The company reported to Inman that “homes in the Pacaso marketplace resale for an average gain of [slightly over] 10 percent.“ Sellers report not using their share enough as the reason they sell, but, according to Pacaso, ”three of four sellers would co-own again in the future.“

“In August 2023, Pacaso recorded its strongest month of the year so far, recording a 142 percent increase in funded shares compared to July 2023,” an email to Inman stated.

The client experience takes shape

ListedKit, Trackxi and Mosaik all launched in 2023 with the idea that the transaction can be better managed when the needs of the consumer are put first. Each in their own way, the applications center on reducing workflow redundancies, improving collaboration and thinking ahead on behalf of the agent.
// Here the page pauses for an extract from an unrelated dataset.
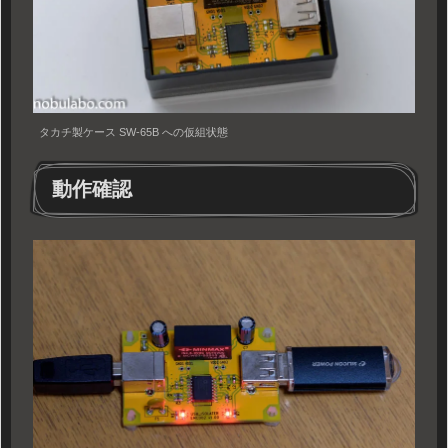
タカチ製ケース SW-65B への仮組状態
動作確認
The best proptechs of the next year are going to be those that begin with the consumer’s problems, not the agent’s. Find a solution needed by the buyer and seller, then give it to the agent.

MLS advances

A number of multiple listing services have embraced AI, the most common instance of which is partnerships made with Restb.ai and ListAssist, in each case using the respective company’s computer vision software to speed listing input.

This type of AI reads still images and extracts actionable information, helping input forms populate faster, automating descriptions and ensuring image compliance. In many instances, agents need only upload pictures of their new listing to have a considerable amount of the process completed for them.

This is a notable step forward because so many MLS experiences suffer from dated interfaces, inconsistent data fields and lack of contextual automation. Another long-term benefit is the greater adoption of AI as a necessary tool for improving the way agents and brokerages input and receive market data.

Happy New Year

It’s easy to predict that AI’s impact will continue to augment the coming year’s proptech advancements, if the cost of running the models doesn’t hamper consumer-level innovation. It’s possible we’ll also see the commission lawsuits place pressure on how proptechs serve the industry, from back-end accounting standards to revenue forecasting, home valuations and eventually, actual agent count.

What tools will brokerages need if a quarter of their desks are no longer needed? It’s all speculation at this point, but a risk not to be ignored.